As I've discussed earlier in this column, XML only provides the most basic foundation towards the goal of universal information interchange. XML is thoroughly established, and a great deal of the effort to build standards on top of XML has been directed towards semantic transparency, which would allow disparate systems to share some understanding of the actual concepts that are represented in some structured form in XML documents. See the inaugural Thinking XML article for a discussion of semantic transparency.
Many approaches are taken toward such an ambitious goal, but I tend to classify these into two main categories:
- Top-down initiatives define entire document formats along with the semantics of all the elements, attributes, and content, usually by reference to relevant industry standards. Examples are OAGIS (covered in "XML meets semantics, Part 4") and UBL (covered in "Universal Business Language (UBL)").
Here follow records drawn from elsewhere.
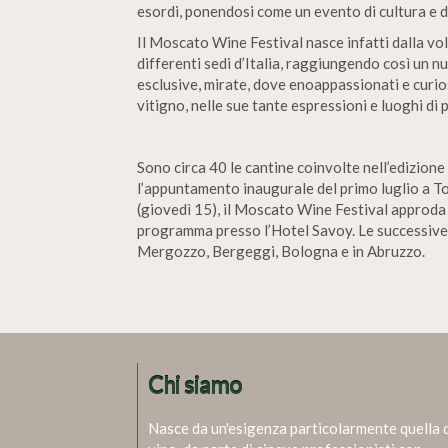
esordi, ponendosi come un evento di cultura e 
Il Moscato Wine Festival nasce infatti dalla vol
differenti sedi d’Italia, raggiungendo così un 
esclusive, mirate, dove enoappassionati e curio
vitigno, nelle sue tante espressioni e luoghi di
Sono circa 40 le cantine coinvolte nell’edizio
l’appuntamento inaugurale del primo luglio a To
(giovedì 15), il Moscato Wine Festival approd
programma presso l’Hotel Savoy. Le successive
Mergozzo, Bergeggi, Bologna e in Abruzzo.
Chi siamo
Nasce da un'esigenza particolarmente quella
- Bottom-up initiatives define terms and concepts at the discrete level, independently of the documents in which they would appear. Examples are The ISO Basic Semantics Register (BSR), an effort that unfortunately seems to have stalled, and RosettaNet Dictionaries (covered in "XML meets semantics, Part 3").
Top-down approaches are often less ambitious in scope and positioned for industry backing. Bottom-up approaches have broader potential, but are also far more difficult to develop and evangelize. RosettaNet is rather interesting in that it pursues both, providing dictionaries and document schemata. Also, UBL shares close ties with bottom-up efforts in the ebXML space.
The terms and concepts formally defined in dictionaries and semantic registries are the anchors on which you can build generalized semantics for communications in XML. In this article, I shall look at two additional initiatives to build such anchors.
In my last article I covered XML Topic Maps, and I mentioned that one of the bedrock ideas behind that technology is subject identifiers which provide unique identifiers for particular concepts. At the most ambitious level, one has published subjects which strive for global scope. Even though the idea of published subjects is closely tied to Topic Maps principles, there is no reason why they cannot be used as general semantic anchors even in other technologies such as RDF and general XML vocabularies. XML Topic Maps (which, if you remember, is a specialization of the more general Topic Maps specification) prescribes that published subjects be URIs, aligning them with most Web technologies including XML and RDF. The OASIS Topic Maps Published Subjects TC (see Resources) works to define and encourage the use of public subjects across a variety of technologies, as expressed in the introduction to its specification, entitled "Published Subjects: Introduction and Basic Requirements":
The goal of the OASIS Topic Maps Published Subjects Technical Committee is to promote Topic Maps interoperability through the use of Published Subjects. A further goal is to promote interoperability between Topic Maps and other technologies that make explicit use of abstract representations of subjects, such as the Resource Description Framework (RDF) and the Web Ontology Language (OWL).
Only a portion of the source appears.